### Input
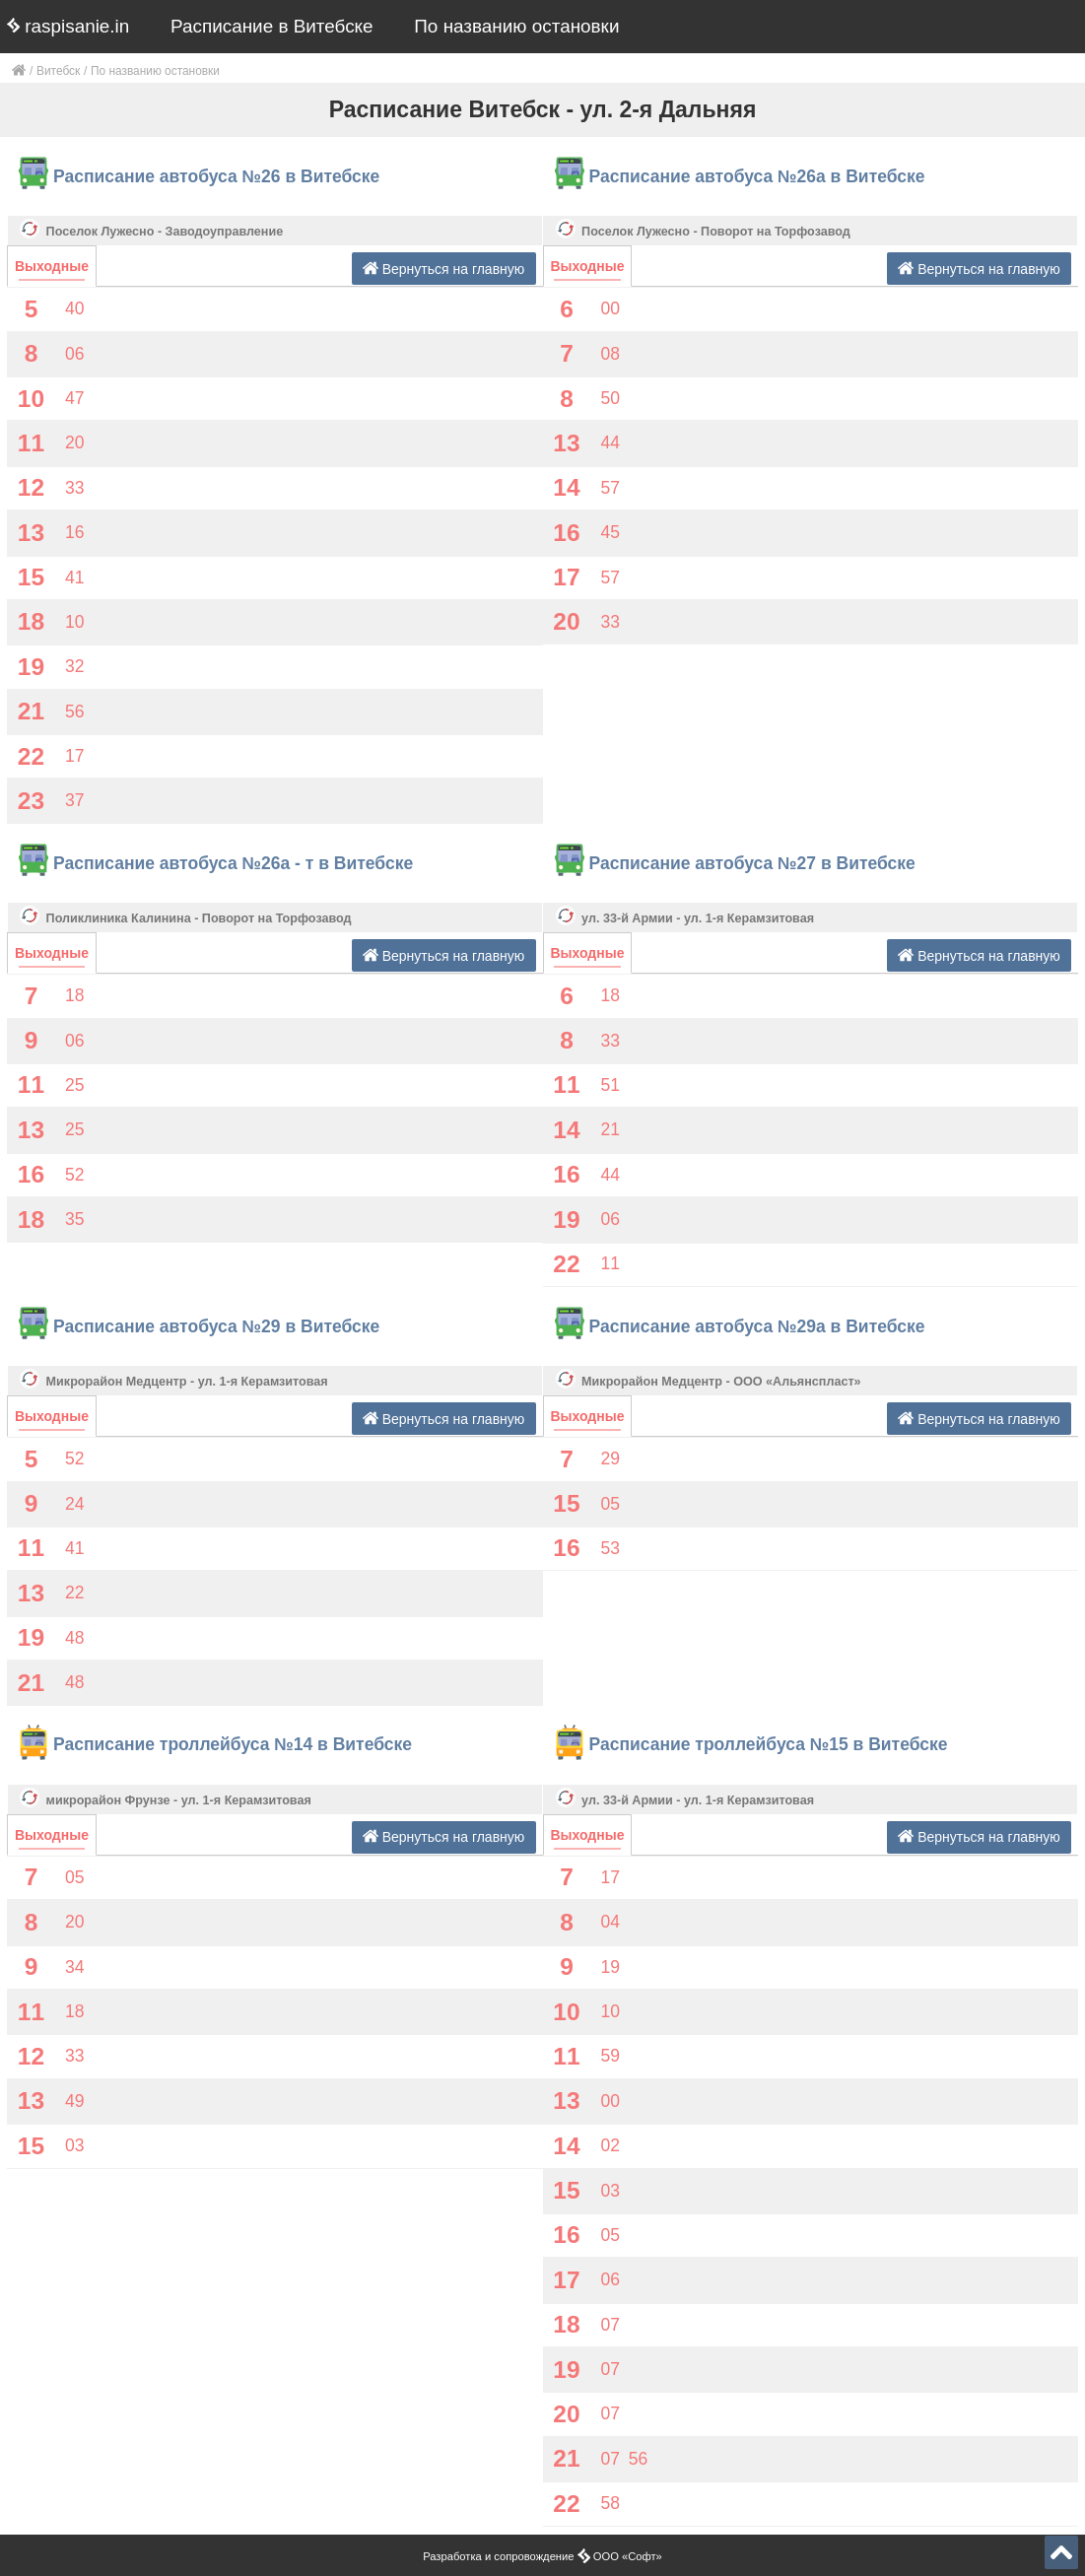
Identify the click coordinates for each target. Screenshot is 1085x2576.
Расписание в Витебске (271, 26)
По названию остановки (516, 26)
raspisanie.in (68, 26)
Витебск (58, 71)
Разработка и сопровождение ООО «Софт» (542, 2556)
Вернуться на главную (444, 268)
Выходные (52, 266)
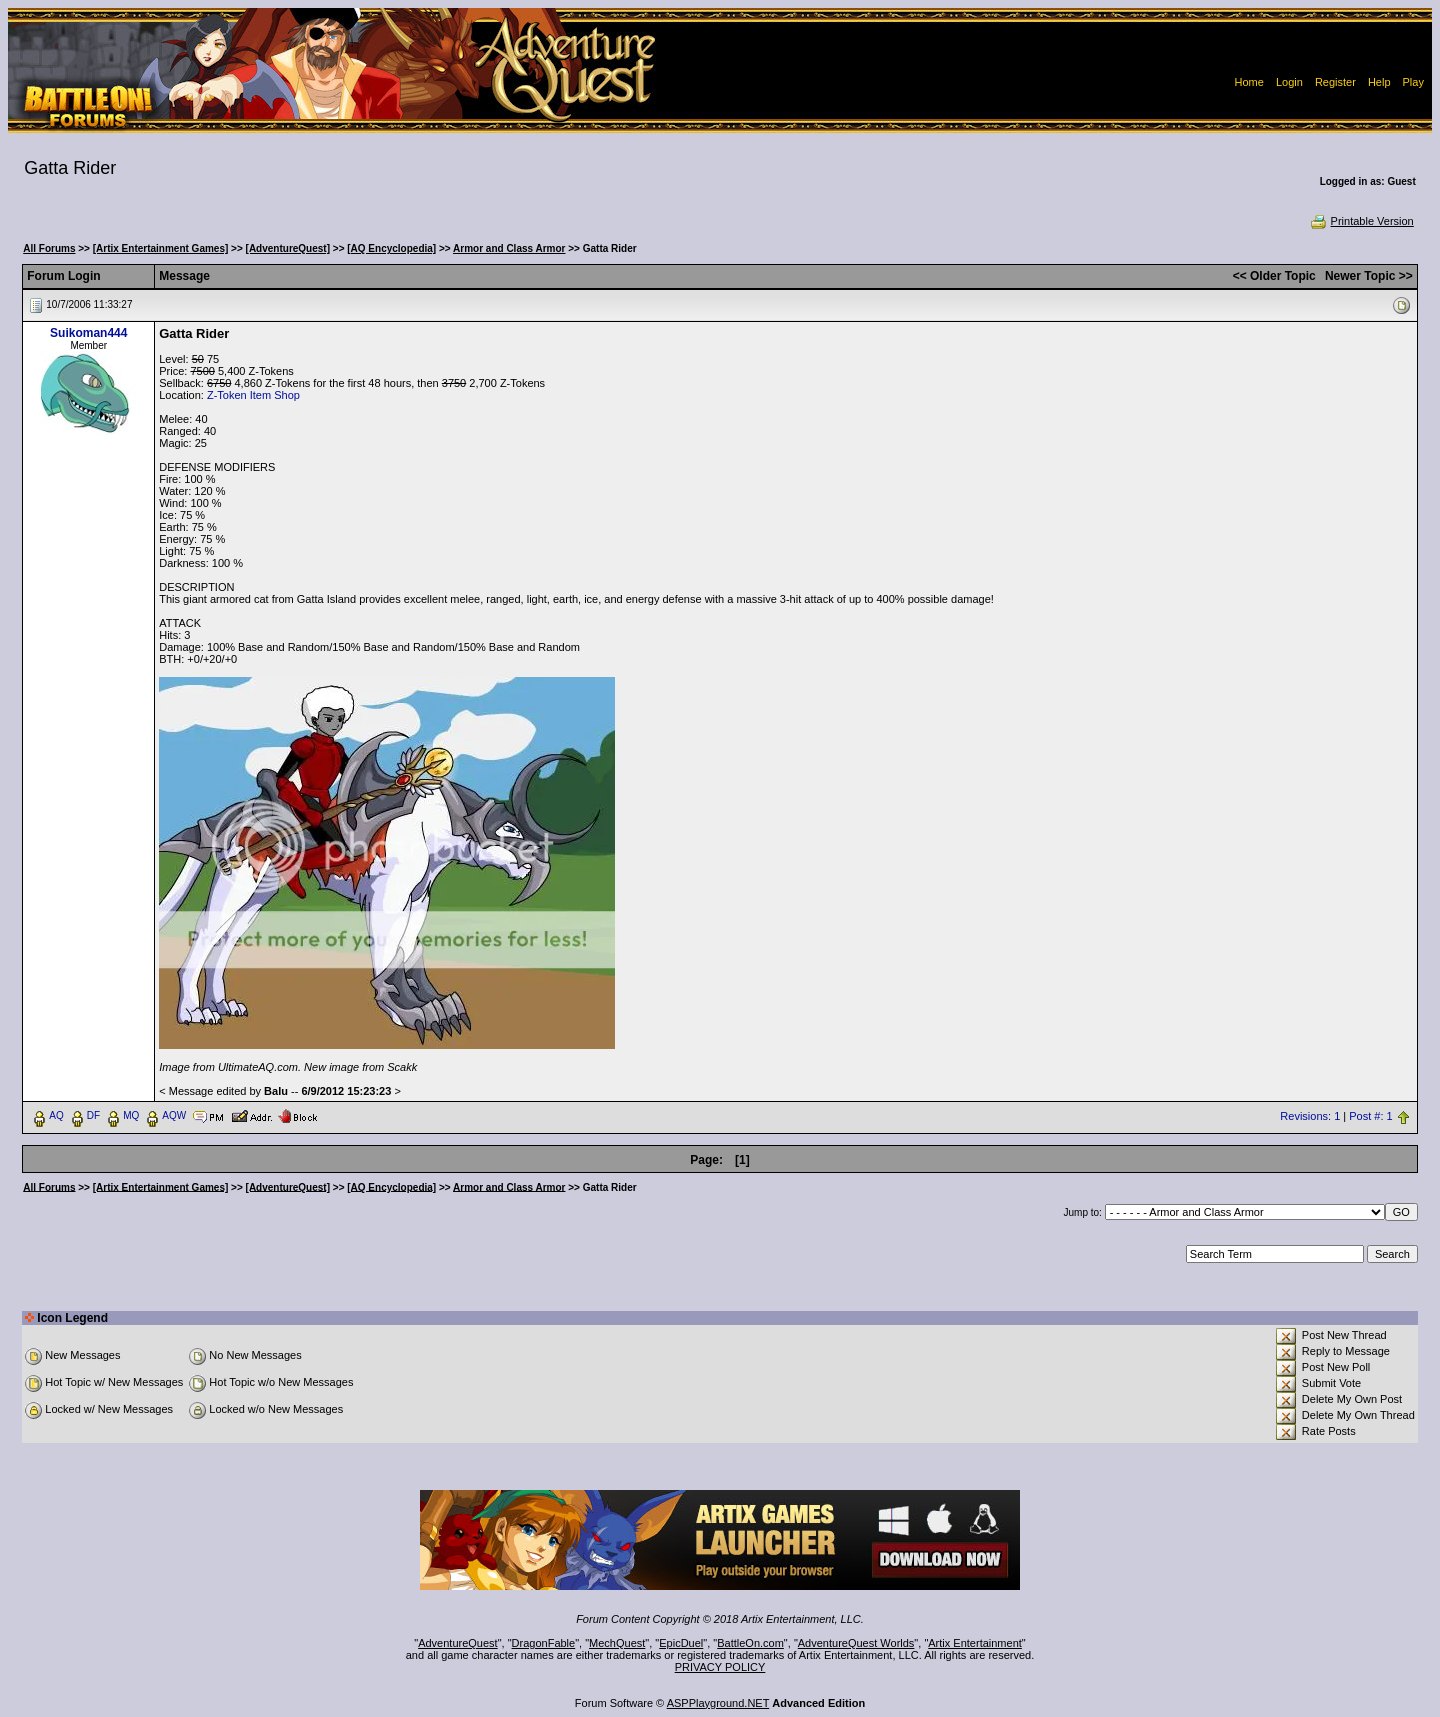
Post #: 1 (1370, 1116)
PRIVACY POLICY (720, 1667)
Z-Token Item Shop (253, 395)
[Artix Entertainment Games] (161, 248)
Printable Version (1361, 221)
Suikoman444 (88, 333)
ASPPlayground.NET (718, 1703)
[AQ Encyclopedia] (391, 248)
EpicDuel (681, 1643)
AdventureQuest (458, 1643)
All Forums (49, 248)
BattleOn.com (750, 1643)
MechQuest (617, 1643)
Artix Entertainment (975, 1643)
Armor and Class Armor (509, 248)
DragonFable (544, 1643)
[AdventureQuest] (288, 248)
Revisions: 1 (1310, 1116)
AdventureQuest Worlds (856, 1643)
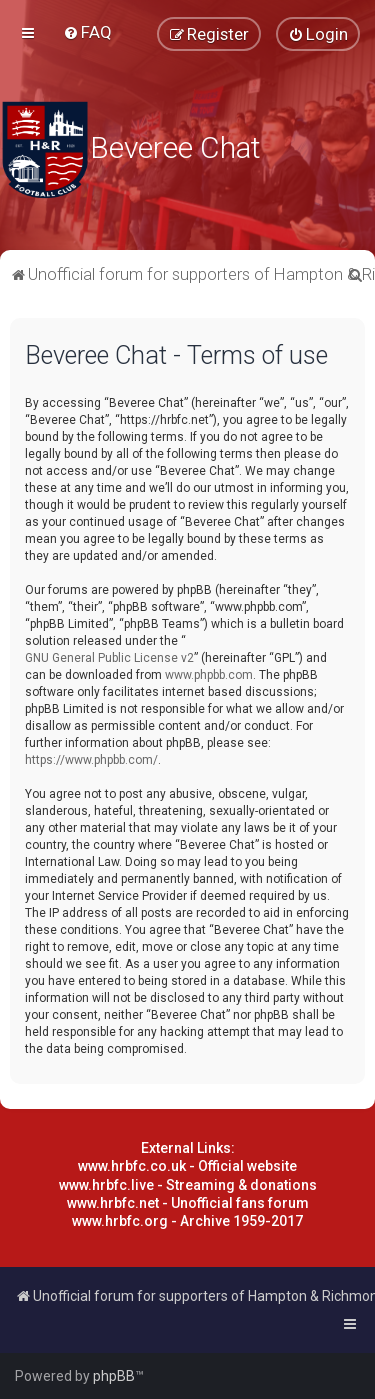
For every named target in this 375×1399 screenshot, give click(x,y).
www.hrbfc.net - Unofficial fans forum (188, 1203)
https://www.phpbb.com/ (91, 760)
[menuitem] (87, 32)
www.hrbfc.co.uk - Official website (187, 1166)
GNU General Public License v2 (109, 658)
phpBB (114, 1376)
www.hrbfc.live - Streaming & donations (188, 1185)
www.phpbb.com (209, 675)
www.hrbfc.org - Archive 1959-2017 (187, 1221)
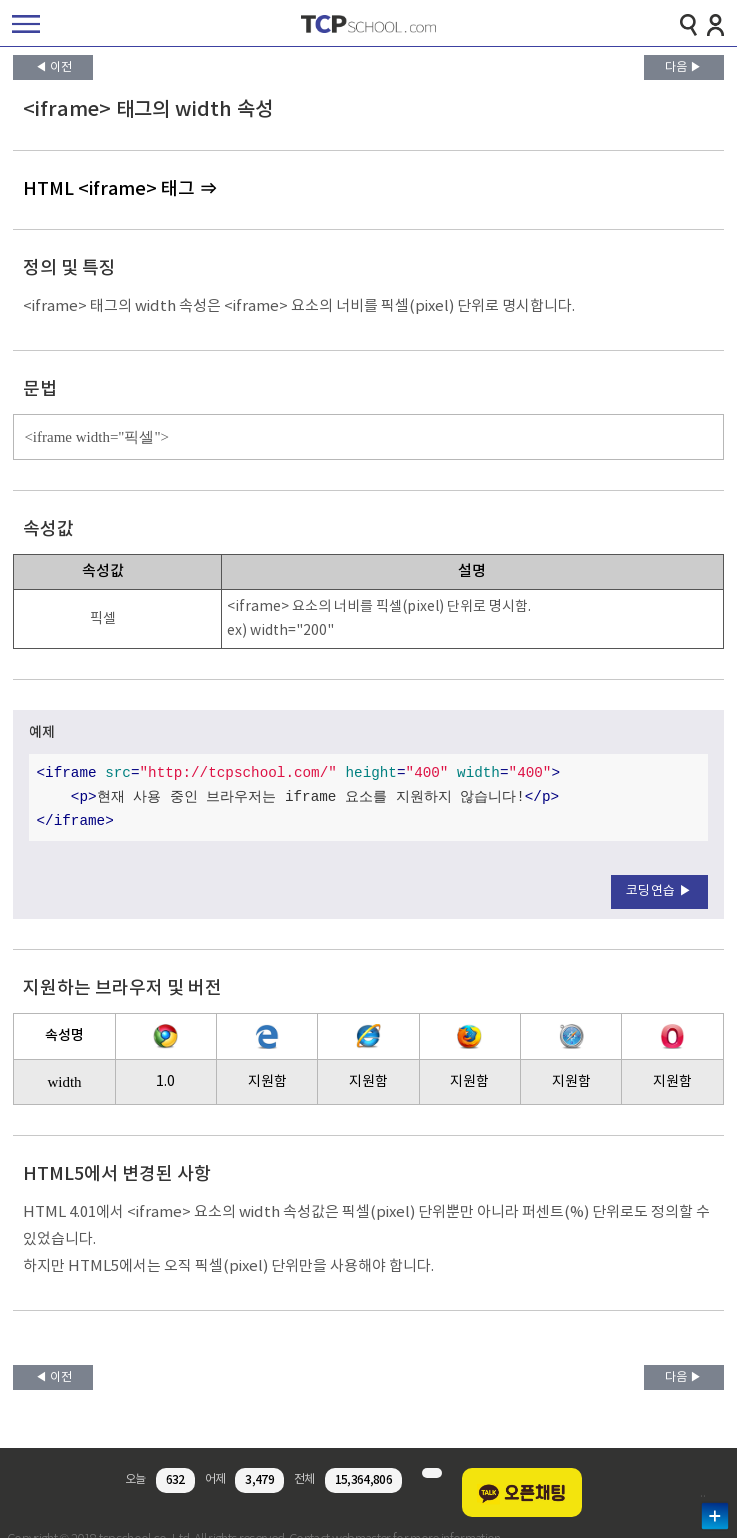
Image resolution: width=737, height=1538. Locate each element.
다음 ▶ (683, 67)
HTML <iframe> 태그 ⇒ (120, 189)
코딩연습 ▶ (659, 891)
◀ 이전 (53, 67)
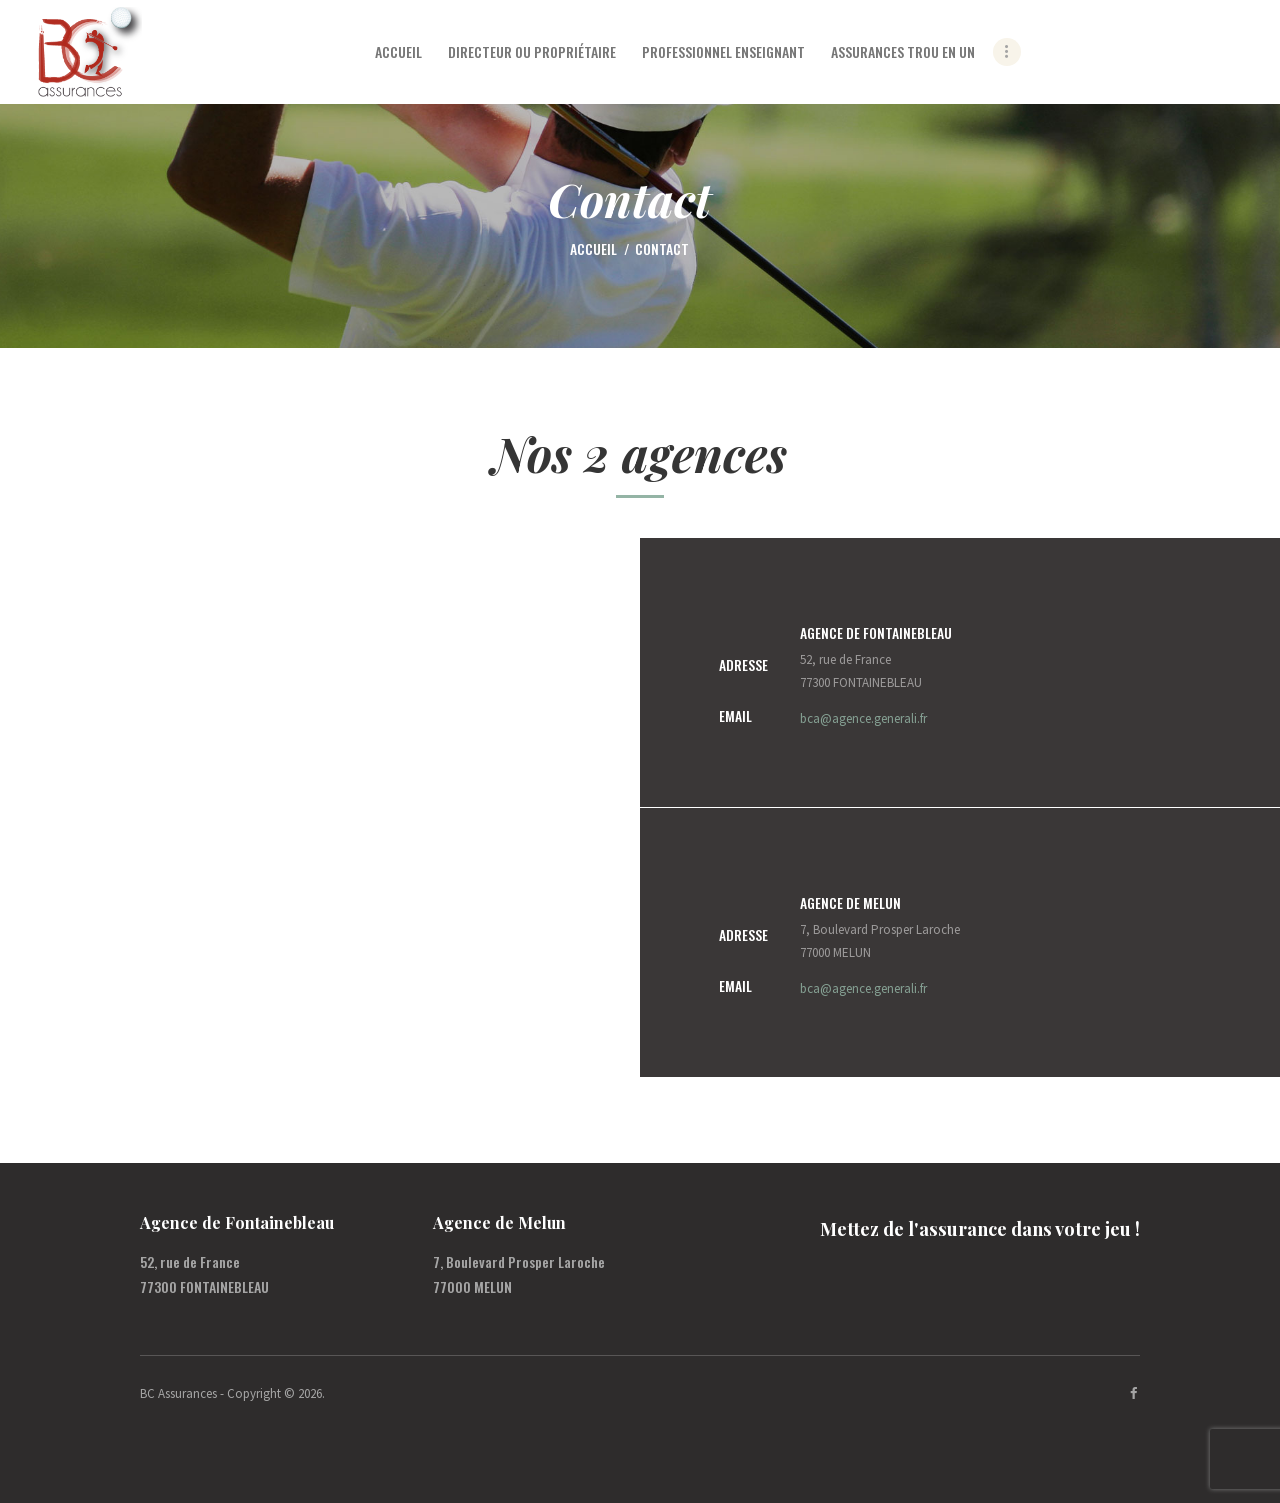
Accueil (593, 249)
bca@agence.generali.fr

### Exercise
Which lines above carry the string "hrbfc"? Copy those lines.

### Task result
www.hrbfc.net - Unofficial fans forum (188, 1203)
www.hrbfc.co.uk - Official website (187, 1166)
www.hrbfc.live - Streaming & donations (188, 1185)
www.hrbfc.org - Archive 1959-2017 (187, 1221)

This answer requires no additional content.